There should have been no closure of the party by Liz. That is just as clear now as it was then; Liz had no legal or moral right to do what she did. She broke the Party’s own constitution to which she was subject and confused her position as leader with being its owner. She was right in needing to get out of the political inferno that she was not suited for and which had treated her so harshly. But if she had quietly done that, she could have worked in the way she is working now from within the party, while others, who did see the need for political action, worked side by side with her, united in fighting against the evil that is destroying our country.

Everyone has their talents and their tasks. Not everyone wants to be a political fighter. Yet some must do this difficult grunt-work, or we shall have no voice and no rights. There needs to be two wings in our party, with people gravitating to the work they feel called upon to do. This would have made us a complete organism, and we would have had great strength. Can that lost strength ever be regained?

Liz is doing some very fine work today. She is a gifted journalist and interviewer and approaches with great empathy those whom she interviews. Today she is allowing some of the most important voices of our time to be heard – people overseas such as Andrew Bridgen, Steve Kirsch Craig Kelly, Jim Ferguson, Sasha Latypova, James Roguski, Michael Gray Griffith, Christine Anderson, Rod Culleton and many more, as well as key New Zealand individuals such as Guy Hatchard and Barry Young. I listen to her whenever I can (not often enough – there are simply not enough hours in the day) and am always impressed. And I always feel that the activity she is doing should never have been separated off from NZ Loyal. It could have become its cultural wing while others, working harmoniously but separately from Liz, carried their struggle for human rights into the political arena.

We are now beginning to prepare for a new political struggle ahead. We have a strong, no-bullshit leader in Kelvyn Alp, who is going to take the fight to the incumbent politicians. But the leader is only a part of the party. There are members and former members who are holding back today because they sense there is something lacking. Others have already given up or say they have, feeling (rather like disappointed lovers) that they gave everything last time round and do not want to run the risk of experiencing such betrayal ever again. Will we ever be able to make good what has been done to us and regain our lost potential?

The enemy that we fight is a master of division. Yet the fundamental thing we should have learned by now is that we need unity in order to fight and win as WE THE PEOPLE. There is no room in a spiritual war for personal animosities, yet we in the truth-and-freedom movement have been played off masterfully against each other. Will we ever overcome this tendency?

With Liz and Kelvyn, things have surely gone too far for there ever to be reconciliation.
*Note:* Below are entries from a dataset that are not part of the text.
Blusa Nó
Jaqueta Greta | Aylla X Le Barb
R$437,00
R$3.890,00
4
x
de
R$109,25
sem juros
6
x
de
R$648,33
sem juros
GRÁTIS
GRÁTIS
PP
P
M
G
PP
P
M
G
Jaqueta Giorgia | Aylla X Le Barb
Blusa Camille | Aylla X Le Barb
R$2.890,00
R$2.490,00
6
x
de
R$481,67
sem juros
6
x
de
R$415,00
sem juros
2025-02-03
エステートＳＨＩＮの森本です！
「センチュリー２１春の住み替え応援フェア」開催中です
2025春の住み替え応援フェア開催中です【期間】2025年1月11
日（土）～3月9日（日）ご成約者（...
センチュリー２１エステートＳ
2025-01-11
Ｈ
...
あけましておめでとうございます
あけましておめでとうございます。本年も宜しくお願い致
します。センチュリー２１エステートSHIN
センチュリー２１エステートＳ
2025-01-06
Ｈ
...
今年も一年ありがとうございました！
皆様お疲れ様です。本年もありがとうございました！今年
Yet this does not change the fact that those fighting totalitarianism in New Zealand need to rise beyond our personal feelings and be united if we are ever to defeat the tyranny of the Wasps’ Nest. If it is impossible for these individuals to approach each other with an olive branch, can others work to heal the fundamental rift between them?
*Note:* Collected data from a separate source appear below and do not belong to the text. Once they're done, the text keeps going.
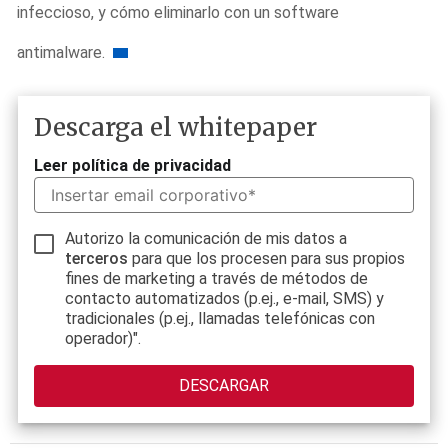
infeccioso, y cómo eliminarlo con un software
antimalware.
Descarga el whitepaper
Leer política de privacidad
Autorizo la comunicación de mis datos a
terceros
para que los procesen para sus propios
fines de marketing a través de métodos de
contacto automatizados (p.ej., e-mail, SMS) y
tradicionales (p.ej., llamadas telefónicas con
operador)".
Very possibly, the answer to that is ‘no’, but that leaves us in a fractured, incomplete state which is something that affects every member of the truth-and-freedom community. To my mind, Amy has given us an inspired example of how future conflicts can be handled.

When dealing with controversy within our overall movement, do not reflect back to your opponent the bad energy that he or she may be giving to you. Speak your truth, calling out foolishness and error, but do not do anything in a way that will close the door to future reconciliation.

That, anyway, is the enlightened approach of Amy Benjamin.